Continuing the second series of the offbeat HebWeb column from local writer and story-teller, George Murphy.

There’s artful graffiti, Krampuslauf greetings, a cry out for carols, a crime scene, The Yule Cat as a capitalist conspiracy, booze and Dorothy Parker, Midnight Mass in days of yore, a Nativity, a folk a tale, a warm up rhyme and a New Year’s wish.

Murphy’s Lore Series Two
Episode 21: Lockdown diary
Monday, 28 December 2020

Monday, December 14th

In Hebden Bridge, there’s a policy of covering ugly graffitied walls with handsome graffitied  walls. Seems to work.



Covid cases are rising faster in Hebden Bridge than in neighbouring towns. Inessential shops are essential to Hebden Bridge and a magnet for our visitors - and Covid.

Tuesday, December 15th

Our car has blossomed with moss during lockdown. At the car wash, I pulled off the difficult trick of winding my window down at the exact moment the attendant turned his water jet full on.

Happy Krampuslauf

As the days grow shorter, I thought I’d help meet the needs of the Hebden Bridge Pagan community by researching pre Christian festivals.

In the Alpine areas of central Europe, the half goat, half demon Krampus was part of  solstice rituals. In mythology, Krampus is the son of Hel, Norse god of the underworld. As Christianity became established in Germany and Austria, the tradition of Krampus continued. He arrived with St. Nicholas on December 5. St. Nicholas rewarded well behaved children with presents, but Krampus beat naughty kids with branches and birch sticks.

In non Covid years, booze fuelled Krampus festivities have been making a comeback in Austria and Germany. Apparently, tanked up adults wear Krampus masks and chase each other with bundles of birch sticks. This isn’t in the true spirit of Krampuslauf, as children escape unscathed.

Wednesday, December 16th

No nativity

This year, Rosie can’t perform in a Christmas play at her school because of Covid. In previous years, she’s clocked up two Marys in nativities and was really nailing the role.

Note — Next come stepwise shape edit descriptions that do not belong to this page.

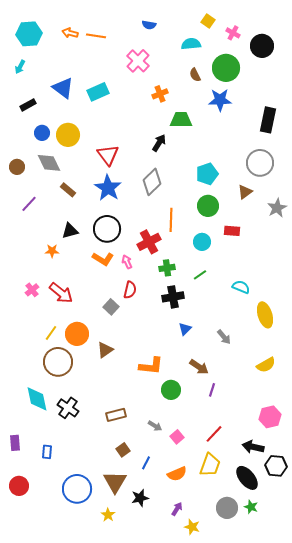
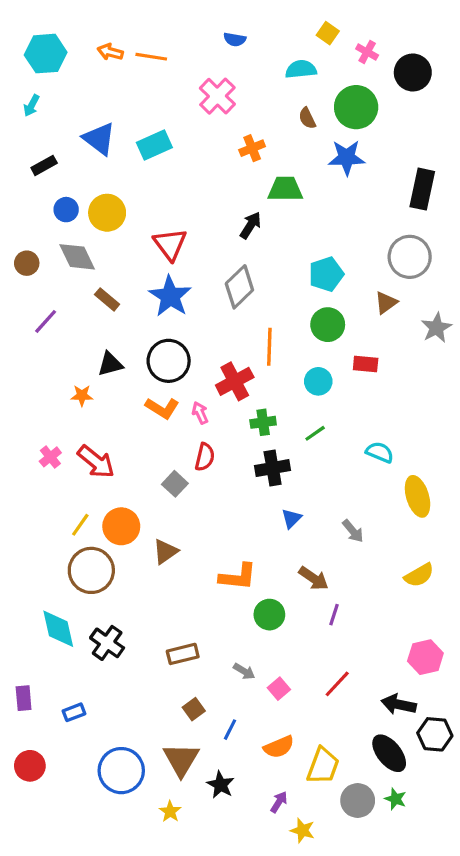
blue rectangle: (47, 452) -> (74, 712), turned 64
yellow trapezoid: (210, 465) -> (323, 766), moved
black star: (140, 498) -> (221, 785), turned -30

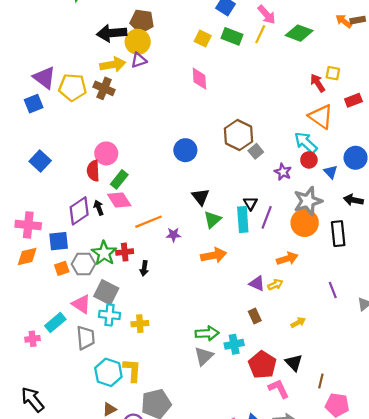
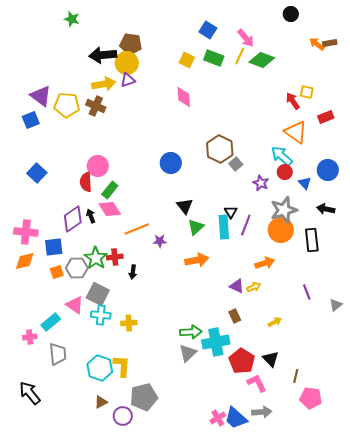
green diamond: (299, 33) -> (262, 60), moved
gray trapezoid: (86, 338) -> (58, 354), moved
cyan cross: (234, 344) -> (216, 342), size x1.5

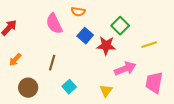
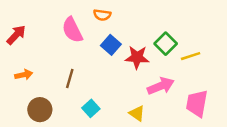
green square: (120, 26) -> (166, 44), moved
orange arrow: (15, 60) -> (24, 75), turned -144
yellow triangle: (106, 91) -> (137, 113), turned -32

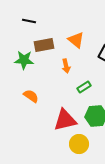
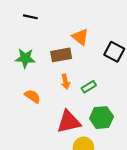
brown rectangle: (44, 45) -> (61, 55), moved
orange arrow: (66, 66) -> (65, 81), moved

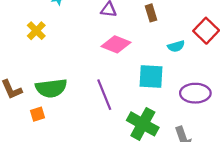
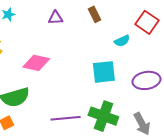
pink diamond: (116, 44) -> (36, 63), moved
purple line: (104, 95) -> (66, 118), moved, turned -64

Thinking back, I started out at my infant school as a Wise Man, but by the juniors, perhaps realising they’d miscast me, I became a Poor Man, gathering winter fuel. Good King Wenceslas was John Price, who went on to pursue his childhood ambition by joining the RAF. I was on my gap year when I heard that on a training mission, whilst refuelling in mid air, John and his jet were engulfed in flames.

Thursday, December 17th


Across the wires the message came, ‘We are no worse, we’re much the same’.

West Yorkshire is still in Tier 3.

Darling granddaughter doesn’t know any Christmas Carols - they don’t teach them at her school. This comes as a shock to me; Carols being part of our cultural heritage, etc. I imagined children would be introduced to the massive role of Christianity in our history before realising they didn’t believe in it, but the songs are nice.

Friday, December 18th

Crime Scene

One early evening in the 70s, we sat in a first floor Indian restaurant in Halifax and, looking out, noticed a boy running across the road and a man running after him. The youngster escaped and hid behind a low privet hedge in front of Horton House.

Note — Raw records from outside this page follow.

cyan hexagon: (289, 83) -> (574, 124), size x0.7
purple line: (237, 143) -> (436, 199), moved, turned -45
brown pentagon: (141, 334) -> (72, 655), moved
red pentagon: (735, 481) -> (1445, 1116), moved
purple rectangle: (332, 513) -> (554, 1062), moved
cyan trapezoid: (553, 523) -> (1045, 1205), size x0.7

It turned out the man wasn’t chasing the lad, he was himself being chased. Half way cross the road, a security guard tackled him from behind and wrapped him in his arms. The culprit had a shoulder of beef tucked inside his jacket, which he clung to whilst backheeling the shins of the young guard, making him yell and dance around, without releasing his grip. Another security guy rushed up and wrestled the joint from the shoplifter’s embrace. The young lad, presumably the shop lifter’s son, stood up and shouted, “Leave him alone!” Alerted by all this carry on, waiters crowded round our table, entertained by the unfolding drama.

By the time we left the restaurant, a small crowd had gathered on the pavements. A police van swung into view from Horton Street and proceeded to accelerate past the incident in Keystone Cops fashion, until the shouts of the crowd alerted them. A copper hurried back from the vehicle, taking his notebook from the top pocket of his jumper, before frenziedly searching his other pockets. He asked the onlookers, forlornly, “Can one of you lend me a pen?”

His audience hooted.

“I’ve just come on duty!” he said, defensively.

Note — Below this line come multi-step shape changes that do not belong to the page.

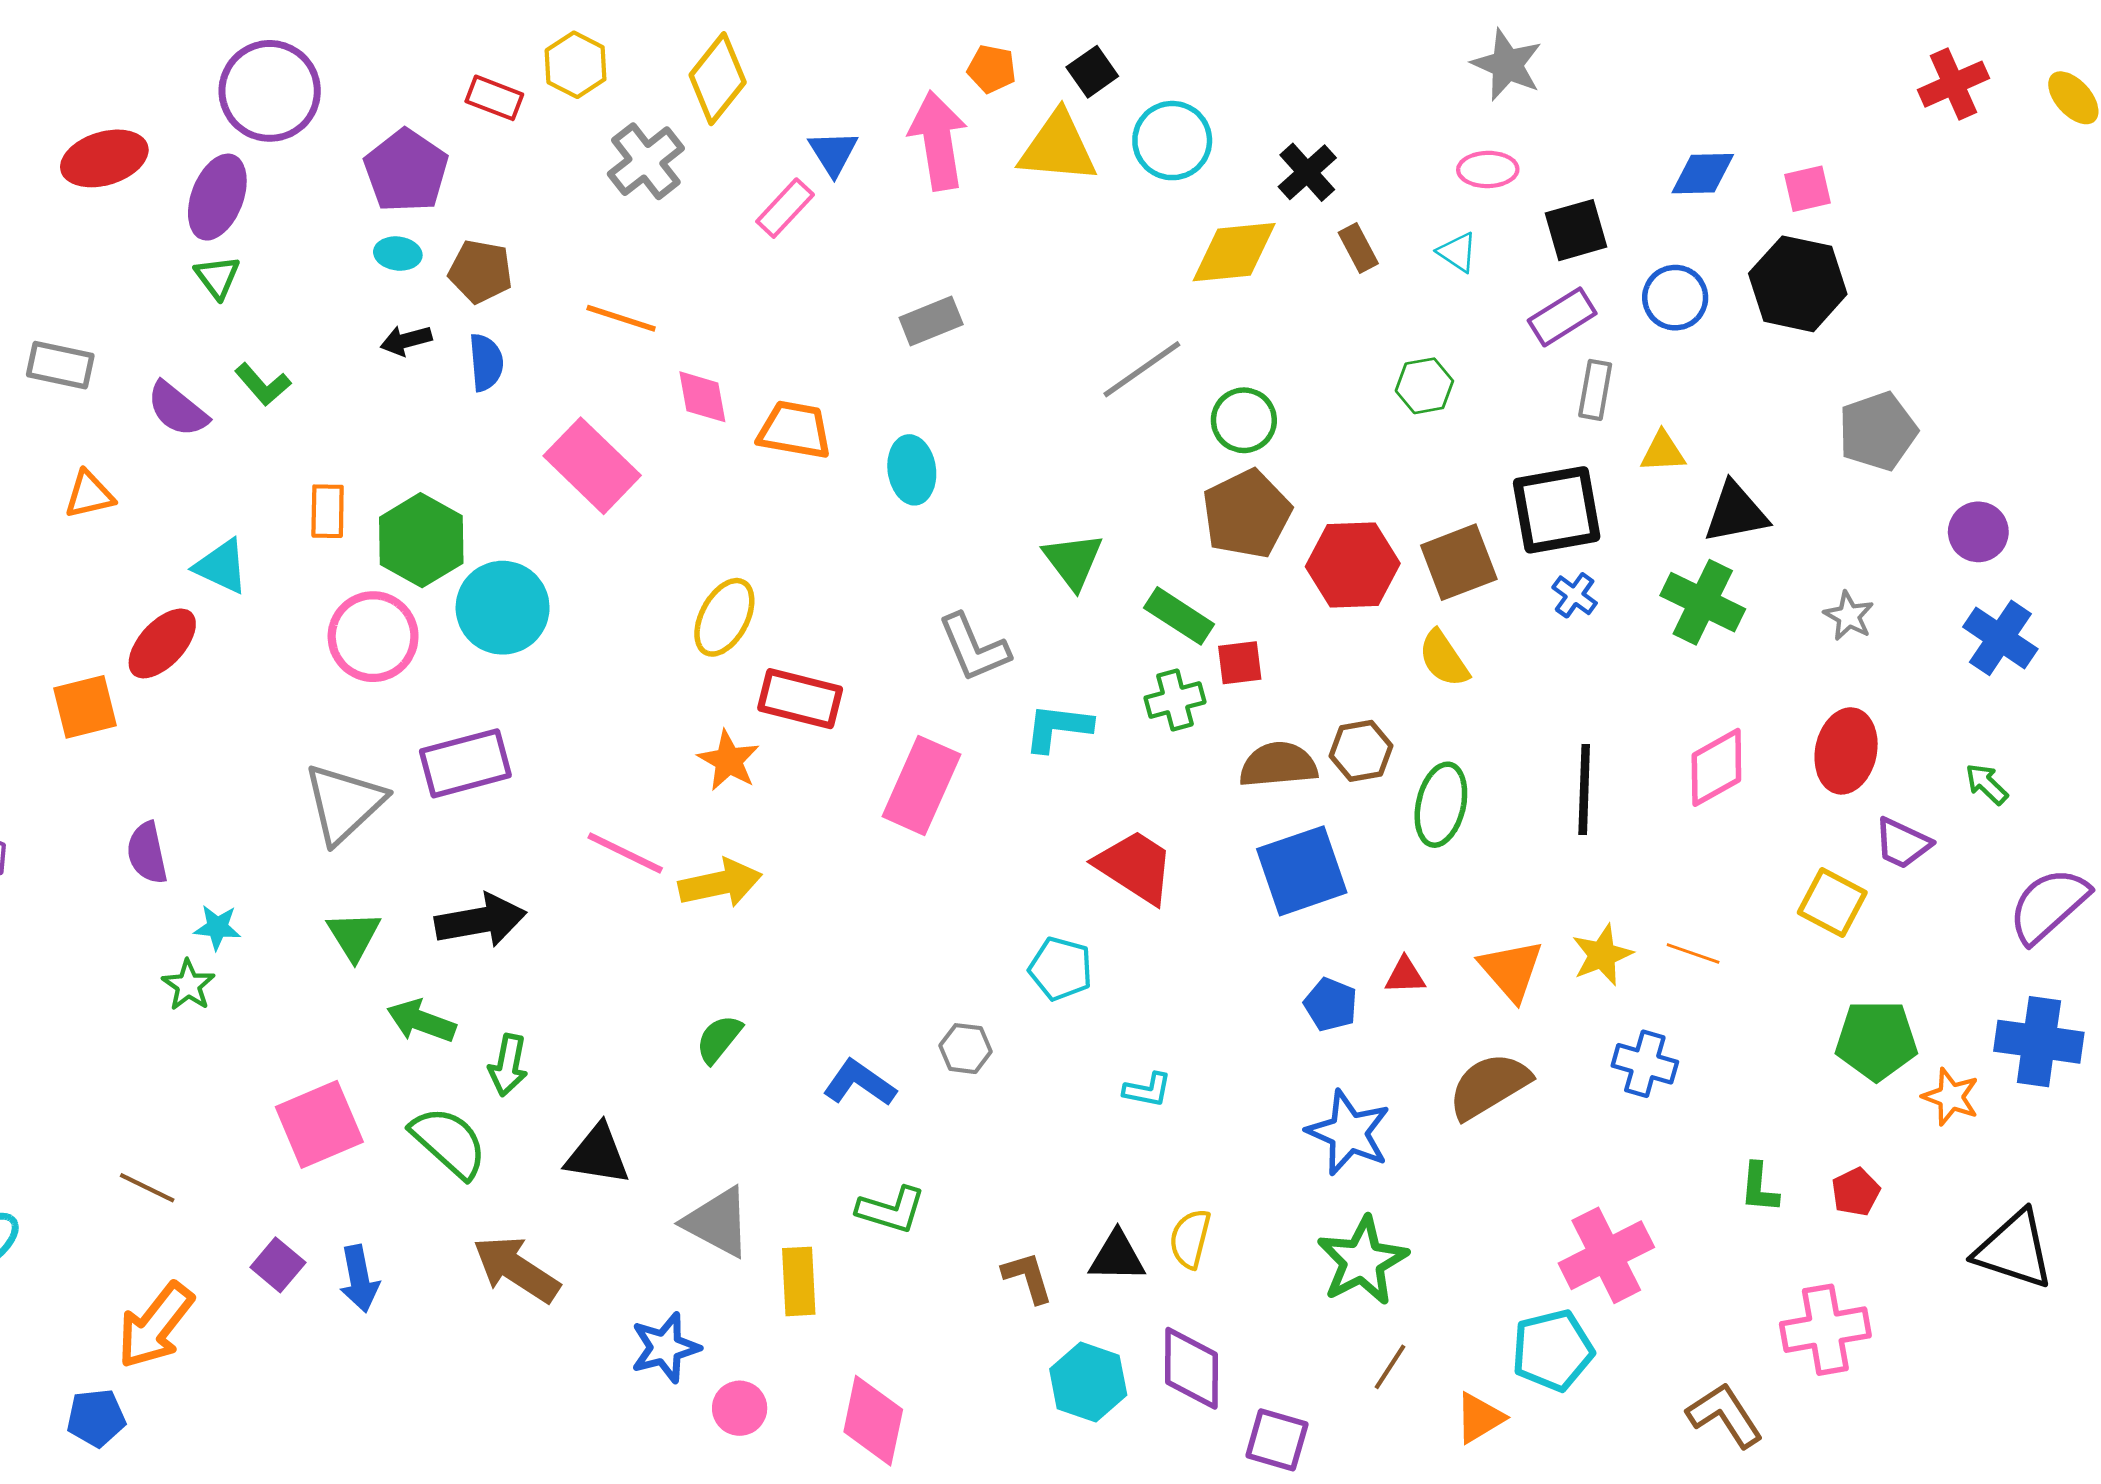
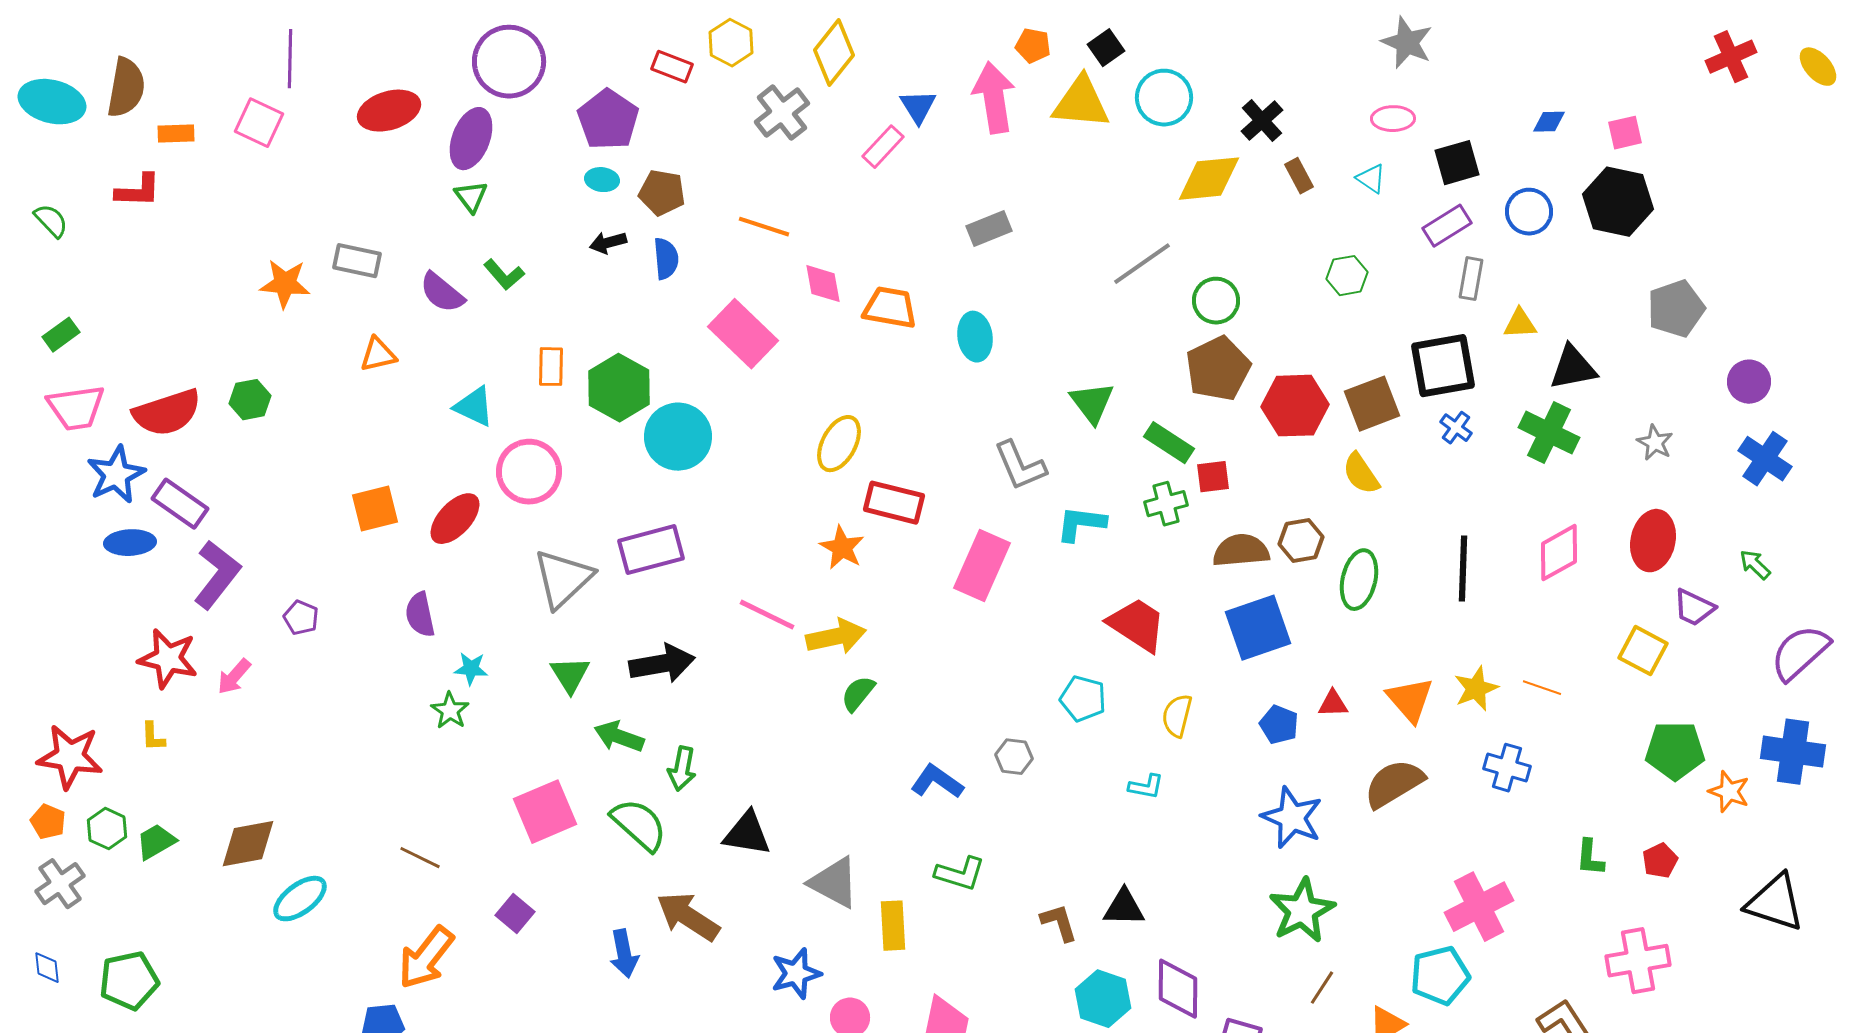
blue diamond: (1703, 174) -> (1549, 122), size x0.7
pink circle: (373, 637) -> (529, 472), moved
red ellipse: (162, 643) -> (455, 519), moved
green semicircle: (719, 1039) -> (858, 694), moved
yellow semicircle: (1190, 1239) -> (1177, 716), moved
blue arrow: (359, 1279) -> (624, 954), moved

Walking home, Kath commented, “How poor and desperate some people must be.”

The Yule Cat

Icelandic catIn Iceland, there’s a legend of The Yule Cat. The premise of the tale is that people must work hard to provide their children with new clothes every year in time for Yule. On one website it’s described as ‘a kind of capitalist exaltation of consumerism’.

I read a piece by Haukur Magnesson on The Rekyavik Grapevine, This is the kind of message Icelanders like to send out in their folklore: if you do not have the money or means of acquiring new items of clothing before the festival of lights, you will be eaten by a gigantic cat.”

There’s a well known (well, Icelandically speaking) poem by Johannes ur Kotlum, which, another commentator has remarked, is ‘beloved by the agents of control’. Only those children who are togged out in new gear each year can escape the Yule Cat’s grasp.

Here’s my version.

The Yule Cat

A great proclamation
Rang out cross the nation:
“Be sure to buy presents your children can wear
Or the Yule Cat most wild
Will devour your child!”
And the cloth merchants shouted, “Hear! Hear!”

You know of the Yule Cat
That great yowling, cruel Cat,
Who at Yule time enforces our laws?
He peers in at windows
He scratches at doors
He clumps over houses with great heavy paws.
He spits and he hisses
At masters and misses.
And he sings a refrain, “Your Yule Cat is back!”
So it happens each year -
Well heeled children sneer -
At what poor children lack.

It’s a nice land is Iceland
When the children all play …
And their Yule time garments are all packed away.

Saturday, December 19th

The PM has made another U turn. Christmas gatherings this year will be resrticted to one day instead of five. Covid numbers are soaring in the South East and now London and Kent are under a new Tier 4 Lockdown. Looking back, it’s apparent that the west failed to follow best practice displayed in Far Eastern countries who had learnt from earlier Sars epidemics. New Zealand, South Korea, Australia, China and Taiwan have shown the advantages of tight lockdowns with targeted testing as the best way to keep people healthy - and it’s the fastest way to return life to normal.

Sunday, December 20th

A sign of these times: one of the residents at Jude’s support accommodation returns from a mini break in what was Tier 2 London - and tests positive for Covid. So now Jude is spending ten - self isolating - days with us.

Tuesday, December 22nd

The days are getting longer! It cries out for some sort of celebration, pagan or Christian, involving thankfulness to Mother Earth or Father God and ideally involving a bit of a knees up. Not this year mind.

There are ten houses along this row, and with the near misses we’ve had with floods and Covid, there’s a good community spirit. Little tokens of affection, from cards to chutney, are taken to each door. Peter is the first one of us to get the jab. At Tod Medical Centre, he was told he was one of 489 to be vaccinated today. Tomorrow they’ll do 489 more.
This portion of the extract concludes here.